Creation of the Images
The process for the creation of images in Ad*Access Project and the Historic American Sheet Music Project were practically identical. The advertisements in the Ad*Access Project were scanned on UMAX Mirage II and Mirage IIse (11x17") and Agfa Arcus II (8x14") flatbed scanners . These were connected to Power Macintosh 7300/200 workstations running Mac OS8 and Adobe Photoshop 4.0. From September 1997 to August 1998, Duke students working in the Digital Scriptorium scanned over 7,000 images. These master images were created at 150 dpi in 24-bit RGB color and saved in JPEG format. Testing indicated that the 150 dpi color scans provided great enough resolution for 1mm characters to be adequately visible on both existing computer monitors and laser-quality prints.

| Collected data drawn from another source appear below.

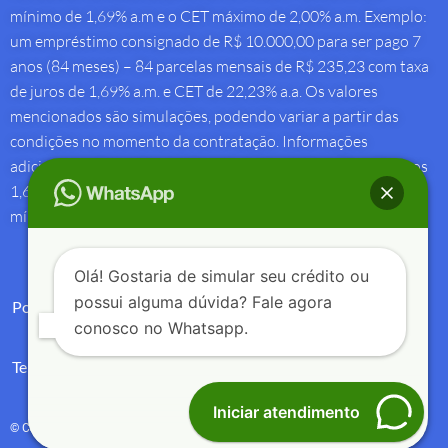
mínimo de 1,69% a.m e o CET máximo de 2,00% a.m. Exemplo:
um empréstimo consignado de R$ 10.000,00 para ser pago 7
anos (84 meses) – 84 parcelas mensais de R$ 235,23 com taxa
de juros de 1,69% a.m. e CET de 22,23% a.a. Os valores
mencionados são simulações, podendo variar a partir das
condições no momento da contratação. Informações
adicionais sobre antecipação saque-aniversário: Taxa de juros
1,69% a.m e Custo Efetivo Total máximo de 1,92% a.m. e
mínimo de 1,88% a.m.
Olá! Gostaria de simular seu crédito ou
possui alguma dúvida? Fale agora
Política de Privacidade
conosco no Whatsapp.
Termos de Uso
Iniciar atendimento
© Copyright 2004 – 2025 – Créditos e Seguros – All Rights Reserved.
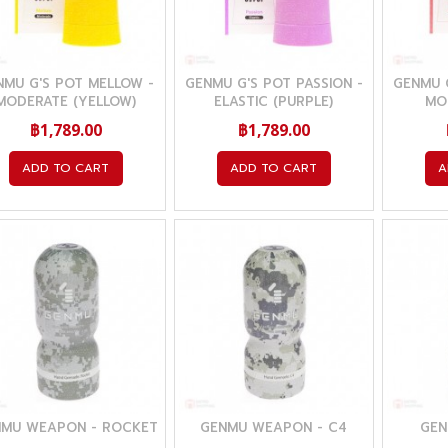
NMU G'S POT MELLOW -
GENMU G'S POT PASSION -
GENMU G
MODERATE (YELLOW)
ELASTIC (PURPLE)
MO
฿1,789.00
฿1,789.00
ADD TO CART
ADD TO CART
A
NMU WEAPON - ROCKET
GENMU WEAPON - C4
GEN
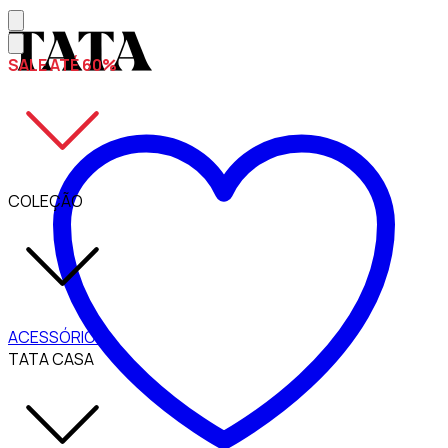
SALE ATÉ 60%
COLEÇÃO
ACESSÓRIOS
TATA CASA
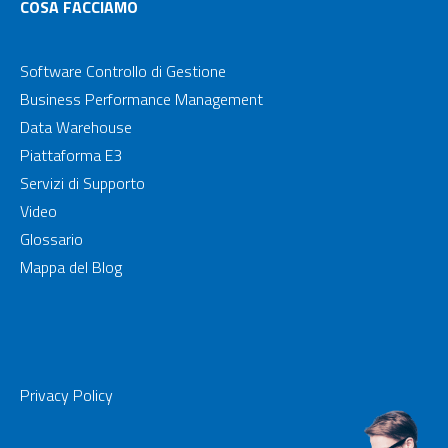
COSA FACCIAMO
Software Controllo di Gestione
Business Performance Management
Data Warehouse
Piattaforma E3
Servizi di Supporto
Video
Glossario
Mappa del Blog
Privacy Policy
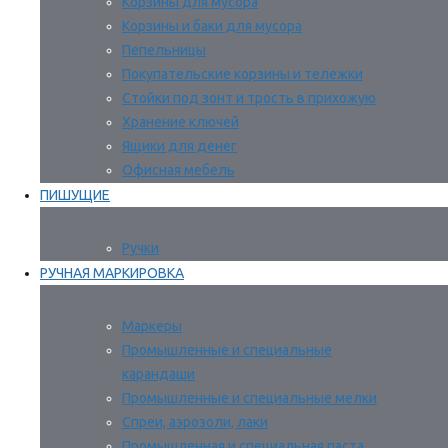
Корзины для мусора
Корзины и баки для мусора
Пепельницы
Покупательские корзины и тележки
Стойки под зонт и трость в прихожую
Хранение ключей
Ящики для денег
Офисная мебель
ПИШУЩИЕ
Ручки
РУЧНАЯ МАРКИРОВКА
Маркеры
Промышленные и специальные
карандаши
Промышленные и специальные мелки
Спреи, аэрозоли, лаки
Промышленная и специальная паста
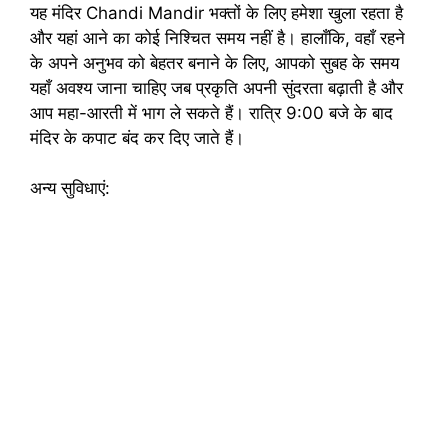
यह मंदिर Chandi Mandir भक्तों के लिए हमेशा खुला रहता है
और यहां आने का कोई निश्चित समय नहीं है। हालाँकि, वहाँ रहने
के अपने अनुभव को बेहतर बनाने के लिए, आपको सुबह के समय
यहाँ अवश्य जाना चाहिए जब प्रकृति अपनी सुंदरता बढ़ाती है और
आप महा-आरती में भाग ले सकते हैं। रात्रि 9:00 बजे के बाद
मंदिर के कपाट बंद कर दिए जाते हैं।
अन्य सुविधाएं:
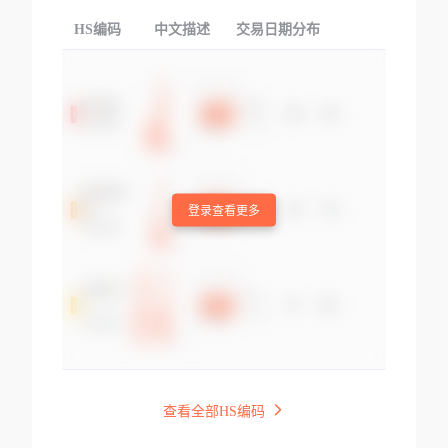
HS编码
中文描述
交易日期分布
TOP
登录查看更多
查看全部HS编码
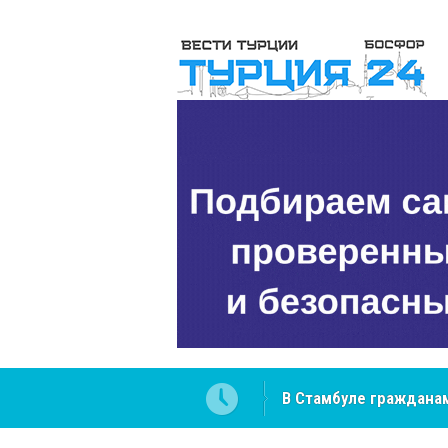
 разобраться в юридических
NCS Jeans: турецкий 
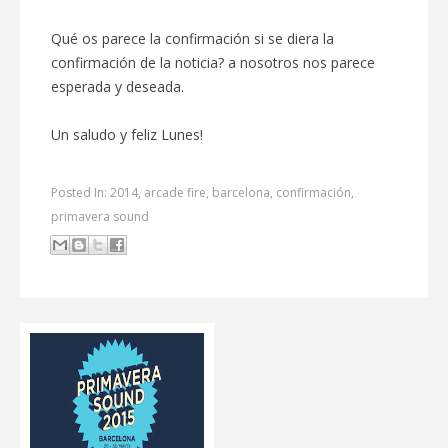
Qué os parece la confirmación si se diera la
confirmación de la noticia? a nosotros nos parece
esperada y deseada.
Un saludo y feliz Lunes!
Posted In:
2014
,
arcade fire
,
barcelona
,
confirmación
,
primavera sound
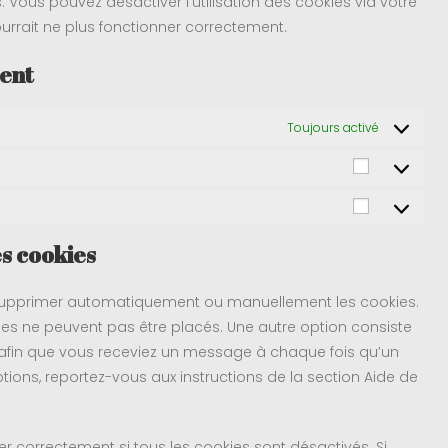
Vous pouvez désactiver l’utilisation des cookies via votre
ourrait ne plus fonctionner correctement.
ment
Toujours activé
es cookies
r supprimer automatiquement ou manuellement les cookies.
es ne peuvent pas être placés. Une autre option consiste
t afin que vous receviez un message à chaque fois qu’un
tions, reportez-vous aux instructions de la section Aide de
r correctement si tous les cookies sont désactivés. Si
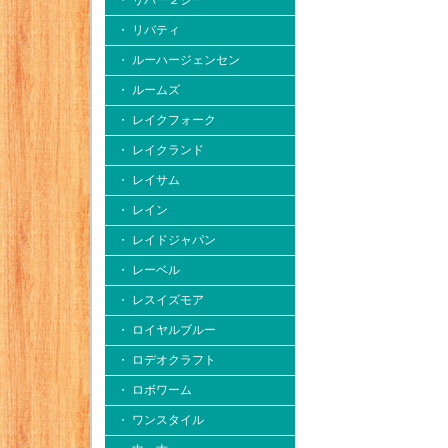
・ リバー２シー
・ リバティ
・ ルーハージェンセン
・ ルームズ
・ レイクフォーク
・ レイクランド
・ レイサム
・ レイン
・ レイドジャパン
・ レーベル
・ レスイズモア
・ ロイヤルブルー
・ ロデオクラフト
・ ロボワーム
・ ワンスタイル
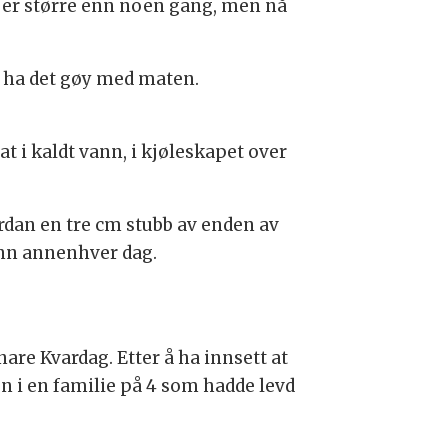
 er større enn noen gang, men nå
å ha det gøy med maten.
at i kaldt vann, i kjøleskapet over
rdan en tre cm stubb av enden av
vann annenhver dag.
are Kvardag. Etter å ha innsett at
on i en familie på 4 som hadde levd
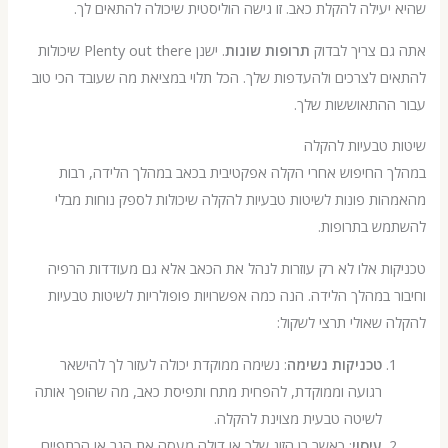
עילה להקלת כאב. זו גישה הוליסטית שיכולה להתאים לך.
ם צריך לבדוק
תרופות שונות
. ישנן Plenty out there שיכולות
 לצרכים ולהעדפות שלך. הכל תלוי במציאת מה שעובד הכי טוב
ההתאוששות שלך.
 טבעיות להקלה
 החיפוש אחרי הקלה אפקטיבית בכאב במהלך הלידה, רבות
ת פונות לשיטות טבעיות להקלה שיכולות לספק נוחות מבלי
ש בתרופות.
ת אלו לא רק עוזרות לנהל את הכאב אלא גם מעודדות הרפיה
 במהלך הלידה. הנה כמה אפשרויות פופולריות לשיטות טבעיות
שאולי תרצי לשקול:
טכניקות נשימה
: נשימה ממוקדת יכולה לעזור לך להישאר
רגועה וממוקדת, להפחית מתח ותפיסת כאב, מה שהופך אותה
לשיטה טבעית מצוינת להקלה.
עיסוי
: כאשר בן הזוג שלך או דולה מעסה את הגב או הכתפיים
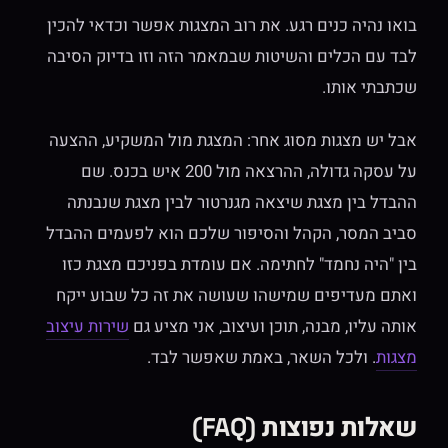
בואו נהיה כנים רגע. את רוב המצגות אפשר וכדאי להכין
לבד עם הכלים והשיטות שבמאמר הזה וזו בדיוק הסיבה
שכתבתי אותו.
אבל יש מצגות מסוג אחר: המצגת מול המשקיע, ההצעה
על עסקה גדולה, ההרצאה מול 200 איש בכנס. שם
ההבדל בין מצגת שיצאה מגנרטור לבין מצגת שנבנתה
סביב המסר, הקהל והסיפור שלכם הוא לפעמים ההבדל
בין "היה נחמד" לחתימה. אם עומדת בפניכם מצגת כזו
ואתם מעדיפים שמישהו שעושה את זה כל שבוע ייקח
אותה עליו, מבנה, תוכן ועיצוב, אני מציע גם
שירות עיצוב
מצגות
. ולכל השאר, באמת שאפשר לבד.
שאלות נפוצות (FAQ)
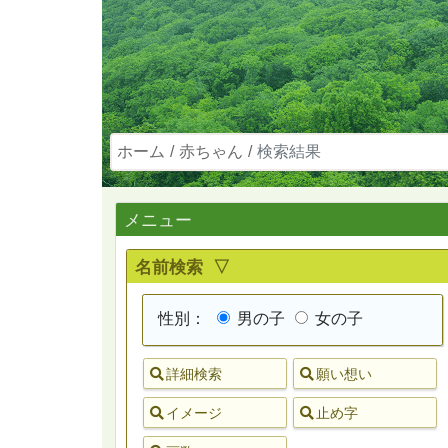
ホーム
赤ちゃん
検索結果
メニュー
名前検索 ▽
性別：
男の子
女の子
詳細検索
願い想い
イメージ
止め字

Each master image was passed through a quality control process, checked for image quality, amount of skew, page orientation, cropping, color, and other problems which arose. The prevalence of Moiré patterns caused by halftone dots was the primary scanning problem. Newspaper advertisements were the least difficult to scan. The magazine advertisements presented additional difficulties. Variations in paper texture, illustration type (color drawing, photographs, etc.), more than one type of illustration type in an advertisement, and overlapping of illustration and text impacted the presence of Moiré patterns differently. A variety of techniques were devised to deal with this issue. The descreening feature found in the image capture software corrected many problems alone, but for the more difficult advertisements it was necesssary to adjust the levels, and/or blurring or sharpening of portions or the entire advertisement was required.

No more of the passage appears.